Es comprensible que Alfredo quiera llegar a la presidencia del gobierno. Después de haberlo sido todo, ¿por qué no aspirar a lo único que le falta? Ese tipo de renuncias solo puede esperarse de los que no tienen una personalidad ambiciosa; es decir, no de los políticos, desde luego. En política nadie está para dejar el sitio a otro. ¿Lo hizo Mariano después de perder y de volver a perder?
    No es cuestión de vanidad. Seguro. No es que Alfredo crea que él es el único dentro del PSOE capaz de ganar las siguientes elecciones. En realidad, ni siquiera se lo plantea. Simplemente, considera que es su turno. Los demás ya tendrán el suyo.

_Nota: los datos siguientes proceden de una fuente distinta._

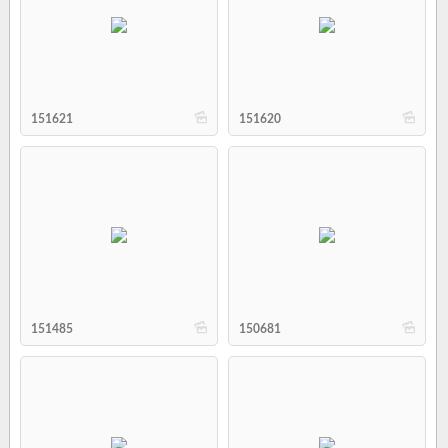
b
b
151621
151620
b
b
151485
150681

    Dicho esto sobre Alfredo, el hombre, considero que Rubalcaba, el político, ya ha echado por tierra todo el buen nombre que ha llegado a tener entre las elites politicas, Marhuenda y los suyos aparte. Después de la manera en que el gobierno ha laminado al país y de la podredumbre que ha salido de las vísceras valencianas y madrileñas del partido que lo sustenta, solo hay una razón que puede explicar que la expectativa de voto del PSOE sea inferior a la del PP, y esa razón es que el electorado lo considera tan culpable y tan incapaz de hacer otras cosas como considera al gobierno. El lema PPSOE del movimiento 15-M ha pasado de ocurrencia a convencimiento generalizado.
    No es seguro que la sustitución de Rubalcaba por Madina, Díaz o Talegón haga remontar el vuelo al centro-izquierda, pero es la única posibilidad, como todo el mundo sabe en este país si exceptuamos a Rubalcaba, que ha sido poseído por Alfredo y se ha quedado con el olfato político de un niño de siete años.
    La ruptura del bipartidismo que significa este fenómeno debería ser saludada con optimismo, pero las cosas no están tan claras. Dentro de dos años el ciclo económico habrá cambiado y, aunque seguiremos siendo pobres y parados, la expectativa de una ligera mejoría y el manejo de los medios de comunicación que hará el PP, colocarán a la derecha en una buena tesitura para seguir desmigajando el Estado del Bienestar con el apoyo de catalanistas, vasquistas y probablemente rosadíecistas (alias los de upeidé), mientras la izquierda sociológica de este país habrá de prepararse para otros cuatro años de penurias.
    Un trago amargo que habrá que tomar a la salud de Alfredo, de Rubalcaba o de los dos.